MBOs: TSE releases new rules regarding MBOs and other related party takeovers for public comment [April ‘25]

On 14 April 2025, the Tokyo Stock Exchange (TSE) announced proposed new regulations regarding management buyouts (MBOs) and other takeovers that create inherent conflicts of interest between the board and shareholders of the target company. The TSE will accept public comments on the proposal until 14 May 2025.

Below is a summary of the proposal:

Addressee: Boards of Directors of all companies listed on the TSE.

Applicable transactions: Takeovers by management (i.e., MBO), controlling shareholders, or other affiliates through tender offers (TOBs), share exchanges, or similar methods that result in the delisting of the company.

Requirement: To obtain and disclose an opinion from a special committee comprised of unconflicted Outside Directors, Outside Corporate Auditors, and external advisors. “Outside Director”)

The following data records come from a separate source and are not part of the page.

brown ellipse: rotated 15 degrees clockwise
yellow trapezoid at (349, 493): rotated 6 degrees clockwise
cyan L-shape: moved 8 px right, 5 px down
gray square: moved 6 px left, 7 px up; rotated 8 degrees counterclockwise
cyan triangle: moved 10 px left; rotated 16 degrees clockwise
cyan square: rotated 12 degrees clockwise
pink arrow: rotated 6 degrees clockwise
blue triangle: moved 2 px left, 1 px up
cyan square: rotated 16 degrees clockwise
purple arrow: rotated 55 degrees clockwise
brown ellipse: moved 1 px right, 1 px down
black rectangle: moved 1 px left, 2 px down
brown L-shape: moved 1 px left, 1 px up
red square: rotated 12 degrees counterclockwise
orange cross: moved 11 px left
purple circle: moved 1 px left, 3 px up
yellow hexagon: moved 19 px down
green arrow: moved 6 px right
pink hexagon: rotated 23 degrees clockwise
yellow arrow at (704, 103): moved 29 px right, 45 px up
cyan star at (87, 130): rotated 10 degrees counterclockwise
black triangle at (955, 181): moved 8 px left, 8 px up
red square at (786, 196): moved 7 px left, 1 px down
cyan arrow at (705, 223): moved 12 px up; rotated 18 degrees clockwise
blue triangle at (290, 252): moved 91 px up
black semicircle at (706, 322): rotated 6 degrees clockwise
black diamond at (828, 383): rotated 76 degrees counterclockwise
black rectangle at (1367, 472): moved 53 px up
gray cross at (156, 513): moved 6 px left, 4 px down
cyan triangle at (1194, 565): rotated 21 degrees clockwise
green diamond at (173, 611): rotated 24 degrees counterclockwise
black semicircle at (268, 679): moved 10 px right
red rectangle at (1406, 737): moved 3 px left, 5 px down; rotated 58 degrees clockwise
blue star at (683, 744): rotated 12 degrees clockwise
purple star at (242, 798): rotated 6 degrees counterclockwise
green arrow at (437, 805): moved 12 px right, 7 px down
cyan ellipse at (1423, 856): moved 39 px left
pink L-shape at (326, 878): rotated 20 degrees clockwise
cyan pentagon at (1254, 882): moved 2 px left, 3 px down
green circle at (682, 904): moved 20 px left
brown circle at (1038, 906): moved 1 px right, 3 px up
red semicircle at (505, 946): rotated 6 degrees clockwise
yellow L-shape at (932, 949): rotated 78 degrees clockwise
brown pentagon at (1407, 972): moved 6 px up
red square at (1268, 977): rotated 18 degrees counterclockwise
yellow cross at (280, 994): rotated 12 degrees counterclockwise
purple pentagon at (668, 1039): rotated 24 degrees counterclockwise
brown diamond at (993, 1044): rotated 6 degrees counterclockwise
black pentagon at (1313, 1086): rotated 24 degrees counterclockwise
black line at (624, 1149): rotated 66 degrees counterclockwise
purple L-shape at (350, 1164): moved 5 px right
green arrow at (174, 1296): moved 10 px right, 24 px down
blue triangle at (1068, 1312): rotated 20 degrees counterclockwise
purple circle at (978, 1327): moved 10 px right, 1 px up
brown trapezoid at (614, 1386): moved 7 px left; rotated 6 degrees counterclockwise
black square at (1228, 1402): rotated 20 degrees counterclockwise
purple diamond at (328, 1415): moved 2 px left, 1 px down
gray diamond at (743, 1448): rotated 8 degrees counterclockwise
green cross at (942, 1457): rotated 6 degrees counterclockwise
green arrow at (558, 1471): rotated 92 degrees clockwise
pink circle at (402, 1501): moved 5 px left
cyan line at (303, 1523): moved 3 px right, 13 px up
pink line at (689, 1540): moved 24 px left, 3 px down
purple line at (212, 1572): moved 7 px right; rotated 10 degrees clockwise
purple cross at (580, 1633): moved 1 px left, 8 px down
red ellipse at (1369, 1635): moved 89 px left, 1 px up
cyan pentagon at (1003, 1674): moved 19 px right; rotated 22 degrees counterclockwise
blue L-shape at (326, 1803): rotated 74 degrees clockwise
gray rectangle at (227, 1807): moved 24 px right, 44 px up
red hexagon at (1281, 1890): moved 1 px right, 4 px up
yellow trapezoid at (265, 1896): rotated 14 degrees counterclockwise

Opinion: The opinion must articulate the committee’s assessment of fairness to public shareholders by addressing the following points:

  • whether the proposed transaction enhances corporate value
  • whether the terms of the transaction (e.g., amount/value of consideration, structure of the takeover, type of consideration) are fair
  • whether the transaction process is conducted in a fair manner

Additional explanations regarding the fairness of the terms: An opinion must include the committee’s assessment of fairness of the terms from various perspectives, including:

  • the process of the discussions and negotiations with the acquirer
  • the reasonableness of any valuations conducted along with the underlying assumptions
  • the appropriateness of the proposed premium relative to the historical share price and premiums paid in comparable transactions

Additional explanations regarding the fairness of the process: An opinion must detail which measures outlined in the Fair M&A Guidelines of METI have been implemented. If any of the measures have not been adopted, the opinion must provide an explanation for this omission, along with the committee’s assessment of how the absence of such measures impacts overall fairness.

“Majority of Minority” requirement: The proposed new rules do not require obtaining acceptance from a majority of minority shareholders for an offer to be successful.

After the public comment period closes on 14 May 2025, the TSE will review the comments and plans to implement the new regulations starting in July 2025.